Kepala BKKBN Jabar, Kusmana, optimistis target tersebut bisa terpenuhi. Meski tidak bisa dilakukan secara massal karena pandemi COVID-19, pihaknya menyiasati dengan seluruh petugas hingga jejaring masyarakat secara door to door.
"Pelayanan sejuta akseptor dengan gratis se-Jabar yang dikoordinir nanti oleh para bupati/ wali kota dan kepala dinas, kami akan menggerakkan para pengelola KB, penyuluh KB, tenaga penggerak desa, Kader KB, tenaga Motekar, semua kita bergerak memberikan pelayanan gratis kepada masyarakat," kata Kusmana.
Menurut Kusmana, selama pandemi COVID-19, banyak masyarakat yang tidak bisa mengkases pelayanan KB, terutama di fasilitas kesehatan yang terbatas karena tenaga medisnya fokus menangani COVID-19.
Dari target 454.226 akseptor, 384.932 atau sekitar 85 persen di antaranya merupakan pil dan kondom.
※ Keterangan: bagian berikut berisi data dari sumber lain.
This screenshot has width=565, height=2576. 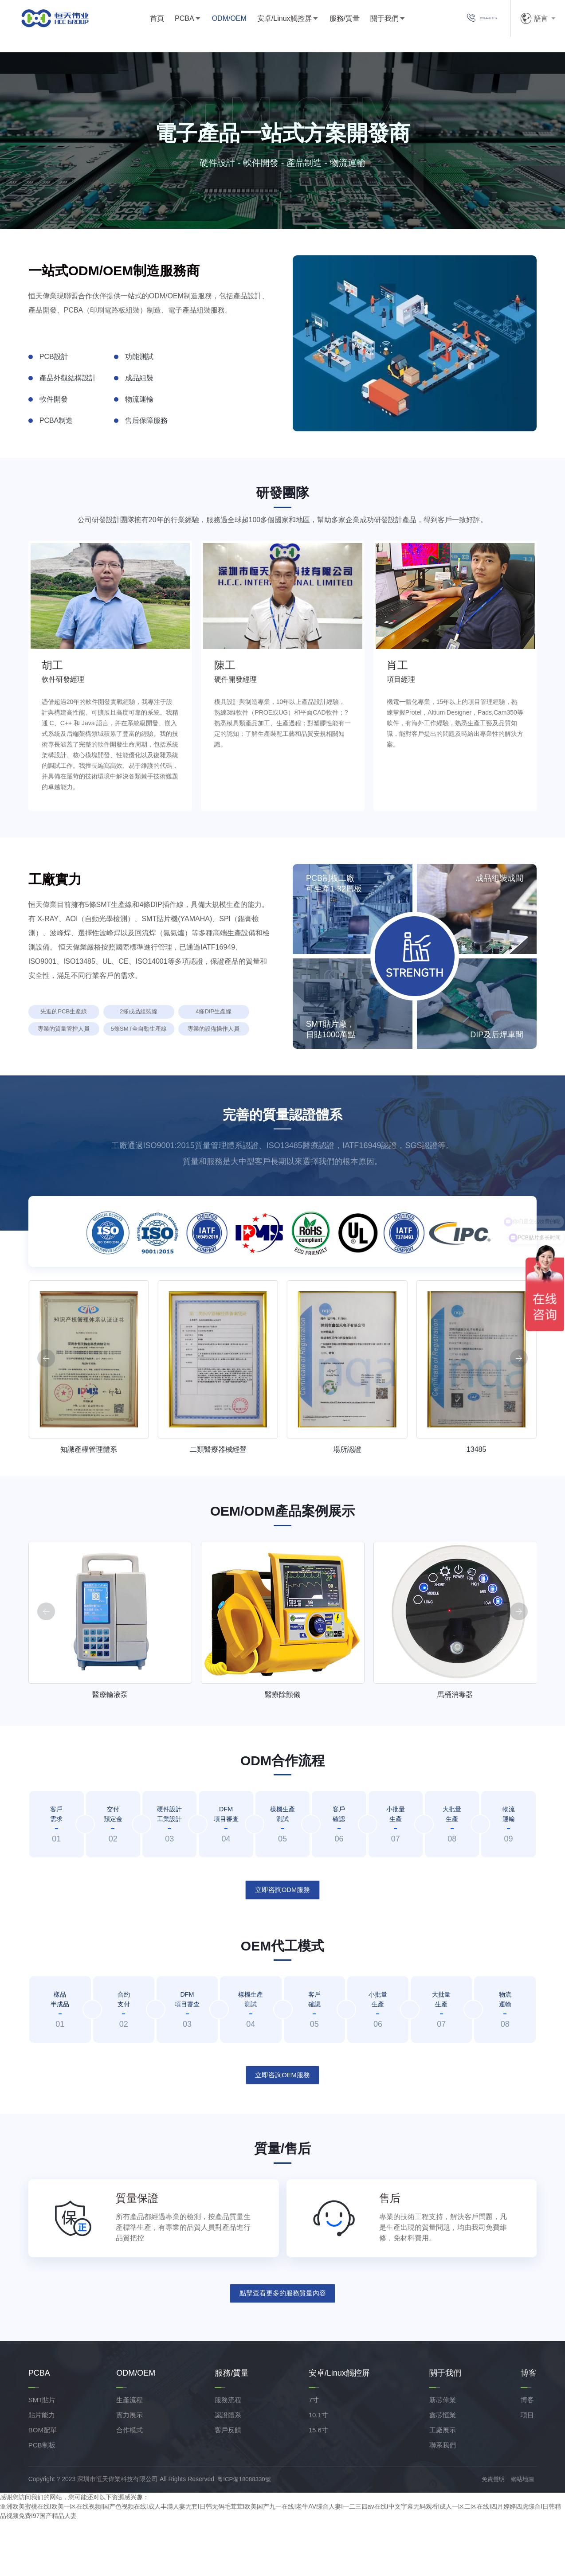 I want to click on 免責聲明, so click(x=493, y=2534).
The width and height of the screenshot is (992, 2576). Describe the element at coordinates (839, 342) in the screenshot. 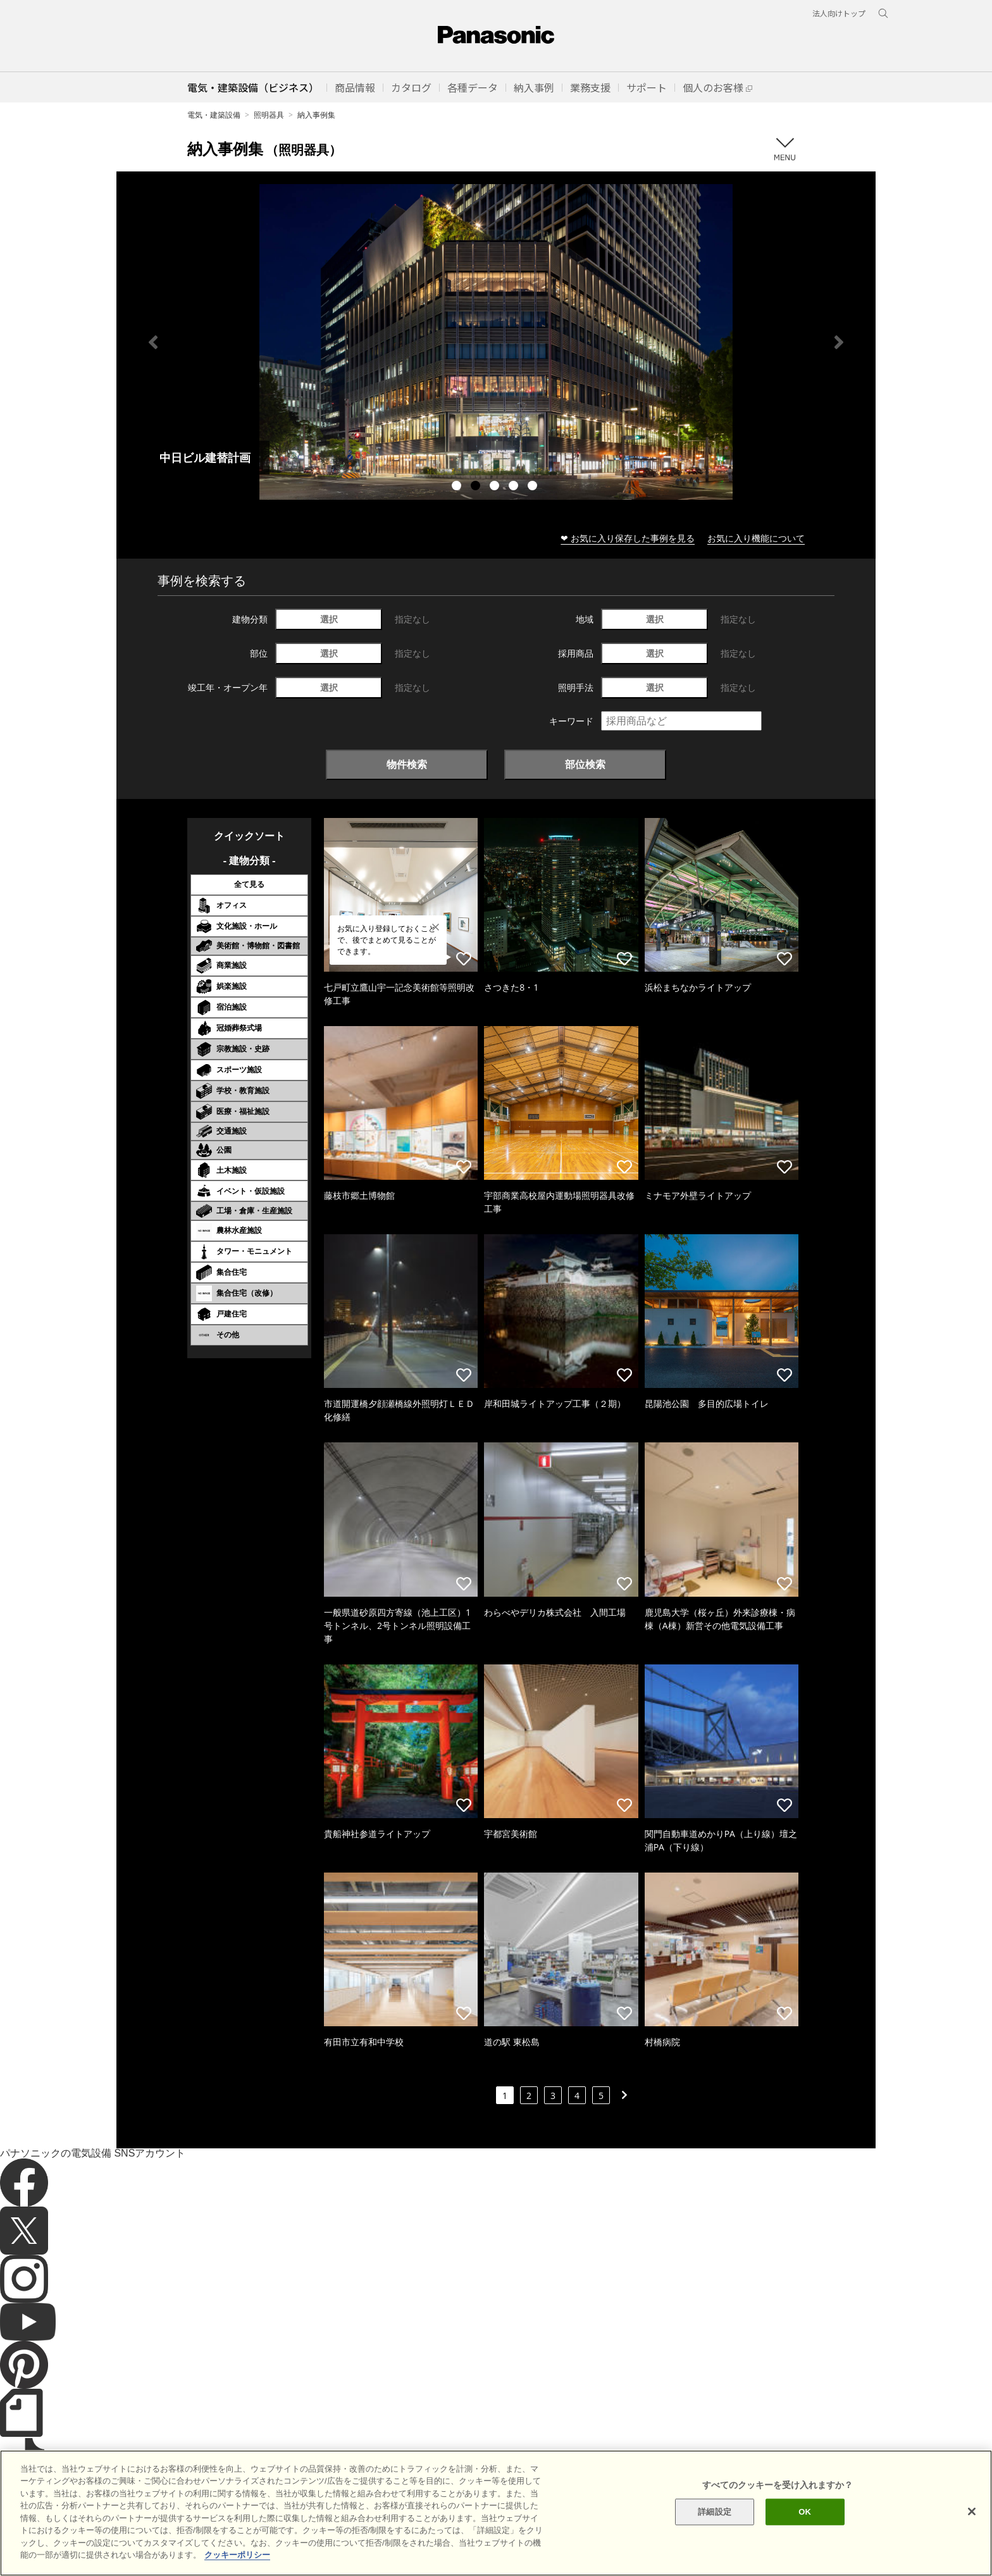 I see `Next` at that location.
Dua jenis kontrasepsi itu jelas membutuhkan mobilisasi petugas besar-besaran. Sementara di luar itu, BKKBN Jabar menargetkan bisa melayani 12.029 akseptor IUD atau implan dan 57.265 akseptor suntik.
"Dengan demikian, total pelayanan serentak bisa mencapai target 454.226 yang sebelumnya sudah disepakati antara Perwakilan BKKBN Jawa Barat dan organisasi perangkat daerah (OPD) KB Kabupaten dan Kota di Jawa Barat," ucapnya.
Dari 454.226 akseptor yang menjadi target Jabar, Kabupaten Bogor menjadi daerah dengan beban paling besar. Kabupaten dengan jumlah penduduk paling gemuk di Indonesia ini ditargetkan mampu memberikan pelayanan kepada 52.279 peserta KB.
Daerah lain dengan target di atas 30 ribu akseptor meliputi Kabupaten Bekasi (43.321 akseptor), Kabupaten Cianjur (31.226 akseptor), dan Kabupaten Karawang (30.935 akseptor).
Sebaliknya, daerah dengan target paling sedikit adalah Kota Banjar (1.228 akseptor), Kota Sukabumi (1.723 akseptor). Dari 27 daerah di Jabar, dua daerah ini yang mendapat target kurang dari 2.000 akseptor.
“Penetapan target ini didasarkan pada perkiraan permintaan masyarakat (PPM) yang sudah ditetapkan pada saat rapat kerja daerah beberapa waktu lalu. Daerah dengan pasangan usia subur banyak tentu mendapat target banyak juga. Secara keseluruhan, Jawa Barat memiliki 9 juta pasangan usia subur,” kata Kusmana.